• WORK TO COMPLETE
From the records that follow, copy every line in which "input" appears.

Segment Start: DATASET RECORDS

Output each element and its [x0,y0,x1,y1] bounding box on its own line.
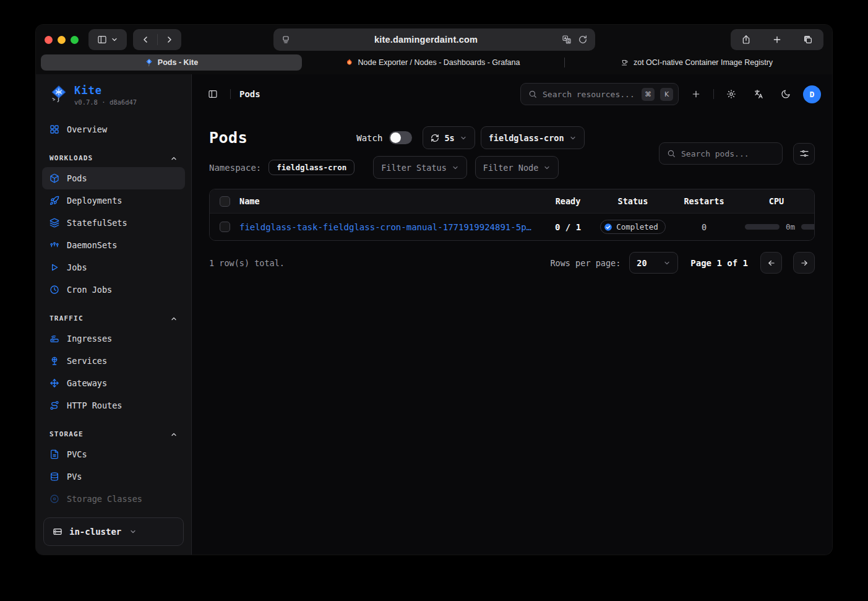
select-all-checkbox[interactable] [220,196,230,207]
minimize-window-button[interactable] [58,36,66,44]
close-window-button[interactable] [45,36,53,44]
app-sidebar-toggle[interactable] [203,84,223,104]
rows-per-page-label: Rows per page: [550,258,621,268]
settings-button[interactable] [721,84,741,104]
avatar[interactable]: D [803,85,821,103]
sidebar-item-pvs[interactable]: PVs [42,465,185,488]
tab-grafana[interactable]: Node Exporter / Nodes - Dashboards - Gra… [302,54,563,71]
users-icon [49,240,59,250]
k-key-badge: K [660,88,673,101]
desktop: kite.damingerdaint.com Pods - Kite Node … [0,0,868,601]
refresh-interval-dropdown[interactable]: 5s [423,126,475,149]
forward-button[interactable] [158,29,181,50]
column-status[interactable]: Status [596,196,669,206]
address-bar[interactable]: kite.damingerdaint.com [273,28,595,51]
new-tab-button[interactable] [762,29,793,50]
ready-value: 0 / 1 [539,222,596,232]
sidebar-item-storageclasses[interactable]: Storage Classes [42,488,185,510]
sidebar-item-cronjobs[interactable]: Cron Jobs [42,279,185,301]
namespace-badge: fieldglass-cron [269,160,355,175]
sidebar-item-label: DaemonSets [67,240,117,250]
chevron-down-icon [460,134,467,142]
watch-toggle[interactable] [389,131,412,144]
column-ready[interactable]: Ready [539,196,596,206]
chevron-up-icon [170,431,178,438]
sidebar-item-services[interactable]: Services [42,350,185,372]
reload-icon[interactable] [578,35,588,45]
traffic-lights [45,36,79,44]
column-cpu[interactable]: CPU [739,196,814,206]
chevron-down-icon [663,259,671,267]
sidebar-item-deployments[interactable]: Deployments [42,189,185,212]
router-icon [49,334,59,344]
tab-pods-kite[interactable]: Pods - Kite [41,54,302,71]
prev-page-button[interactable] [760,252,782,274]
section-traffic[interactable]: TRAFFIC [42,314,185,322]
cpu-bar [745,224,780,230]
translate-icon[interactable] [562,35,572,45]
zoom-window-button[interactable] [71,36,79,44]
sidebar-item-statefulsets[interactable]: StatefulSets [42,212,185,234]
row-checkbox[interactable] [220,222,230,232]
route-icon [49,400,59,410]
app-topbar: Pods ⌘ K D [192,74,832,114]
section-workloads[interactable]: WORKLOADS [42,154,185,162]
kite-favicon [145,58,153,67]
cpu-value: 0m [786,222,795,231]
status-badge: Completed [600,220,666,234]
browser-window: kite.damingerdaint.com Pods - Kite Node … [36,25,832,555]
column-name[interactable]: Name [239,196,539,206]
browser-sidebar-toggle[interactable] [88,29,127,50]
breadcrumb: Pods [239,89,260,99]
tab-bar: Pods - Kite Node Exporter / Nodes - Dash… [36,54,832,74]
sidebar-item-label: StatefulSets [67,218,127,228]
cmd-key-badge: ⌘ [642,88,655,101]
sidebar-item-overview[interactable]: Overview [42,118,185,141]
sidebar-item-daemonsets[interactable]: DaemonSets [42,234,185,256]
sidebar-item-gateways[interactable]: Gateways [42,372,185,394]
chevron-down-icon [452,164,459,171]
sidebar-item-ingresses[interactable]: Ingresses [42,327,185,350]
url-text: kite.damingerdaint.com [291,35,562,45]
grid-icon [49,124,59,134]
pod-name-link[interactable]: fieldglass-task-fieldglass-cron-manual-1… [239,222,535,232]
chevron-up-icon [170,155,178,162]
pods-search[interactable] [659,142,783,165]
browser-toolbar: kite.damingerdaint.com [36,25,832,54]
page-title: Pods [209,129,247,147]
sidebar-item-jobs[interactable]: Jobs [42,256,185,279]
namespace-dropdown[interactable]: fieldglass-cron [481,126,585,149]
sidebar-item-pvcs[interactable]: PVCs [42,443,185,465]
sidebar-item-label: Deployments [67,196,122,205]
language-button[interactable] [749,84,768,104]
global-search-input[interactable] [543,90,636,99]
sidebar-item-pods[interactable]: Pods [42,167,185,189]
window-actions [731,29,823,50]
back-button[interactable] [134,29,157,50]
app-logo[interactable]: Kite v0.7.8 · d8a6d47 [36,74,191,113]
pods-search-input[interactable] [681,149,775,158]
browser-nav-buttons [133,29,181,50]
tab-overview-button[interactable] [793,29,823,50]
section-storage[interactable]: STORAGE [42,430,185,438]
filter-node-dropdown[interactable]: Filter Node [475,156,559,179]
cluster-name: in-cluster [69,527,121,537]
next-page-button[interactable] [793,252,815,274]
search-icon [667,149,676,158]
cluster-selector[interactable]: in-cluster [43,517,184,546]
column-settings-button[interactable] [793,143,815,165]
column-restarts[interactable]: Restarts [669,196,739,206]
rows-per-page-dropdown[interactable]: 20 [629,252,678,274]
reader-icon[interactable] [281,35,291,45]
tab-zot[interactable]: zot OCI-native Container Image Registry [566,54,827,71]
database-icon [49,472,59,482]
filter-status-dropdown[interactable]: Filter Status [373,156,467,179]
chevron-down-icon [111,36,118,43]
theme-toggle-button[interactable] [776,84,796,104]
share-button[interactable] [731,29,762,50]
create-resource-button[interactable] [686,84,706,104]
global-search[interactable]: ⌘ K [520,83,679,105]
sidebar-item-httproutes[interactable]: HTTP Routes [42,394,185,417]
table-footer: 1 row(s) total. Rows per page: 20 Page 1… [209,252,815,274]
search-icon [528,90,537,98]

Segment End: DATASET RECORDS

• TASK OUTPUT
global-search-input[interactable] [543,90,636,99]
pods-search-input[interactable] [681,149,775,158]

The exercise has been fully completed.